= Bizz Nizz =

Dance act

Bizz Nizz was a Belgian dance act formed in 1989 by Jean-Paul de Coster of Antwerp.

The dancefloor-filling singles "We're Gonna Catch You!" and "Don't Miss the Party Line" were both substantial hits across Europe. In the UK, "Don't Miss the Party Line" reached number seven on the UK Singles Chart in April 1990.

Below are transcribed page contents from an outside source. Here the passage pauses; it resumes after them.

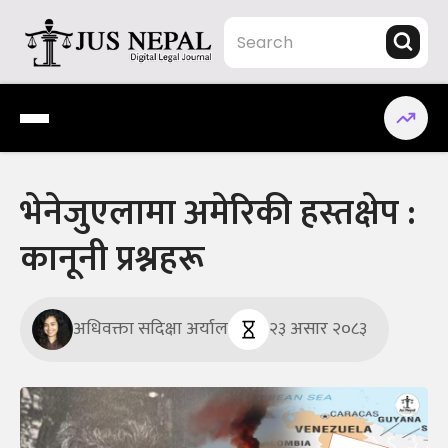
Skip
to
content
Jus Nepal | www.jusnepal.com
Digital Legal Journal
भेनेजुएलामा अमेरिकी हस्तक्षेप :
कानूनी प्रश्नहरू
अधिवक्ता सदिक्षा अर्याल
२३ असार २०८३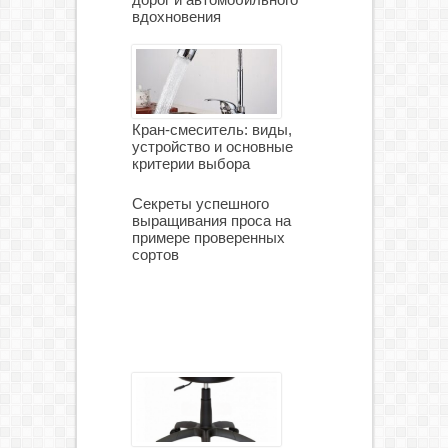
вдохновения
Кран-смеситель: виды,
устройство и основные
критерии выбора
Секреты успешного
выращивания проса на
примере проверенных
сортов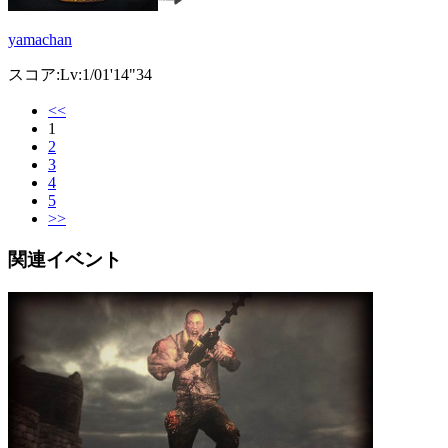
yamachan
スコア:Lv:1/01'14"34
<<
1
2
3
4
5
>>
関連イベント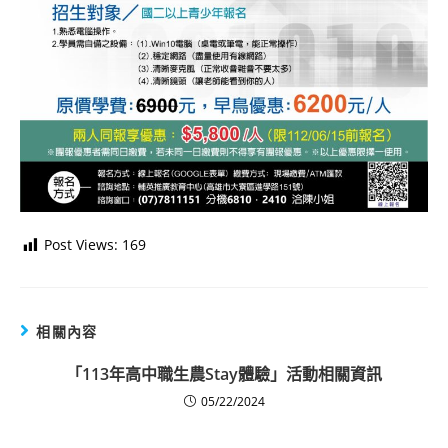
Post Views:
169
相關內容
「113年高中職生農Stay體驗」活動相關資訊
05/22/2024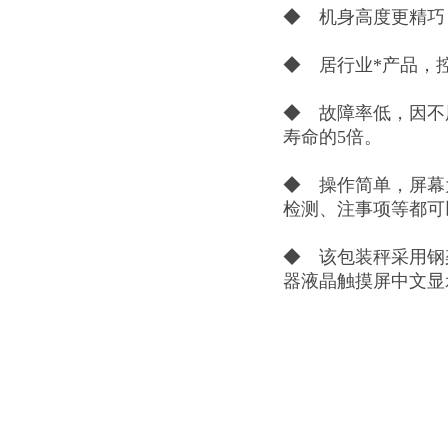
◆ 机身高度更精巧
◆ 居行业*产品，
◆ 故障率低，因不
寿命的5倍。
◆ 操作简单，屏幕
检测、注事项等都可
◆ 该包装秤采用钢
器液晶触摸屏中文显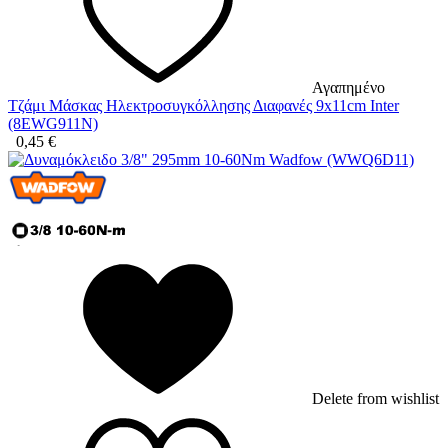
Αγαπημένο
Τζάμι Μάσκας Ηλεκτροσυγκόλλησης Διαφανές 9x11cm Inter
(8EWG911N)
0,45
€
Delete from wishlist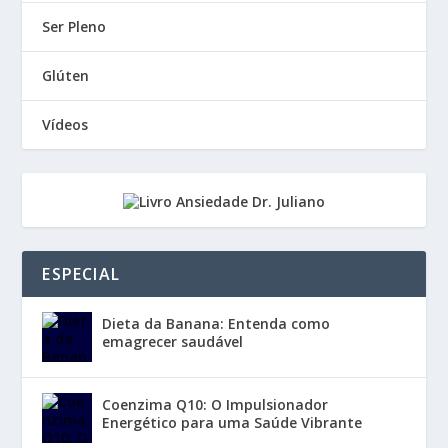
Ser Pleno
Glúten
Vídeos
ESPECIAL
Dieta da Banana: Entenda como
emagrecer saudável
Coenzima Q10: O Impulsionador
Energético para uma Saúde Vibrante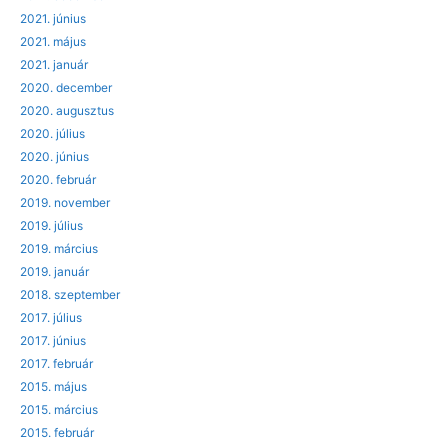
2021. június
2021. május
2021. január
2020. december
2020. augusztus
2020. július
2020. június
2020. február
2019. november
2019. július
2019. március
2019. január
2018. szeptember
2017. július
2017. június
2017. február
2015. május
2015. március
2015. február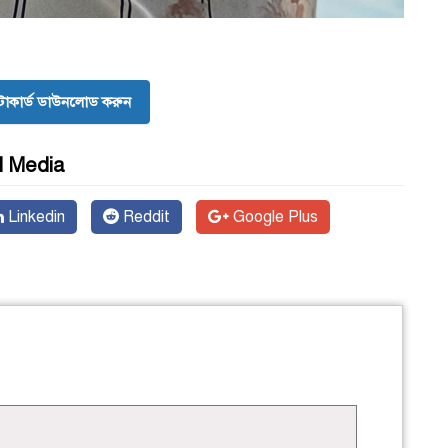
োকার্ড ডাউনলোড করুন
l Media
Linkedin
Reddit
Google Plus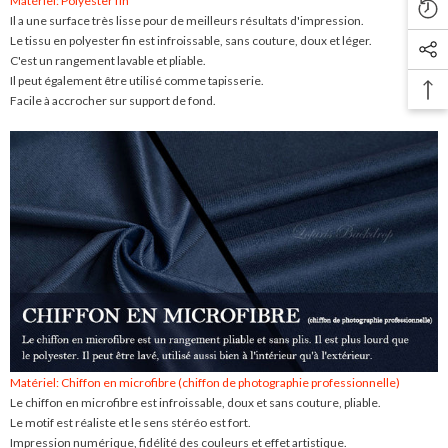
Matériel: Polyester fin
Il a une surface très lisse pour de meilleurs résultats d'impression.
Le tissu en polyester fin est infroissable, sans couture, doux et léger.
C'est un rangement lavable et pliable.
Il peut également être utilisé comme tapisserie.
Facile à accrocher sur support de fond.
Matériel: Chiffon en microfibre (chiffon de photographie professionnelle)
Le chiffon en microfibre est infroissable, doux et sans couture, pliable.
Le motif est réaliste et le sens stéréo est fort.
Impression numérique, fidélité des couleurs et effet artistique.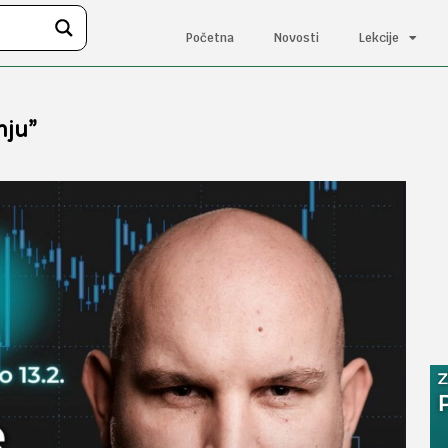
Početna
Novosti
Lekcije
nju”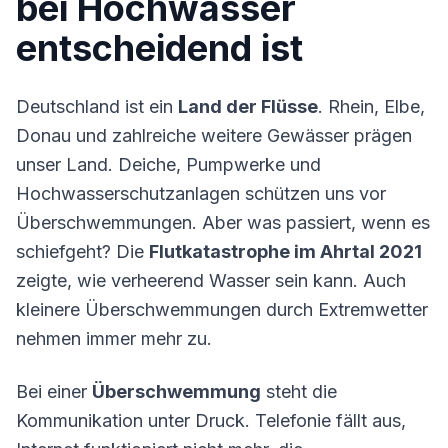
bei Hochwasser
entscheidend ist
Deutschland ist ein
Land der Flüsse
. Rhein, Elbe,
Donau und zahlreiche weitere Gewässer prägen
unser Land. Deiche, Pumpwerke und
Hochwasserschutzanlagen schützen uns vor
Überschwemmungen. Aber was passiert, wenn es
schiefgeht? Die
Flutkatastrophe im Ahrtal 2021
zeigte, wie verheerend Wasser sein kann. Auch
kleinere Überschwemmungen durch Extremwetter
nehmen immer mehr zu.
Bei einer
Überschwemmung
steht die
Kommunikation unter Druck. Telefonie fällt aus,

The following year, de Coster and the band's remixer Phil Wilde formed 2 Unlimited, with performers Ray Slijngaard and Anita Doth.

==Discography==

| Year | Single | Peak positions |  |  |  |  |  |  |
| BEL (FLA) | AUS | AUT | GER | ITA | IRE | UK |
| 1989 | "We're Gonna Catch You!" | — | — | — | — | — | — | — |
| 1990 | "Don't Miss the Party Line" | 24 | 124 | 9 | 10 | 20 | 9 | 7 |
| "Get Into Trance" | — | — | — | 28 | 47 | — | — |
| 1996 | "Dabadabiaboo" | — | — | — | — | — | — | — |
| 1997 | "Party People" | — | — | — | — | — | — | — |
| 1998 | "Get Up and Boogie" | — | — | — | — | — | — | — |
"—" denotes releases that did not chart or were not released.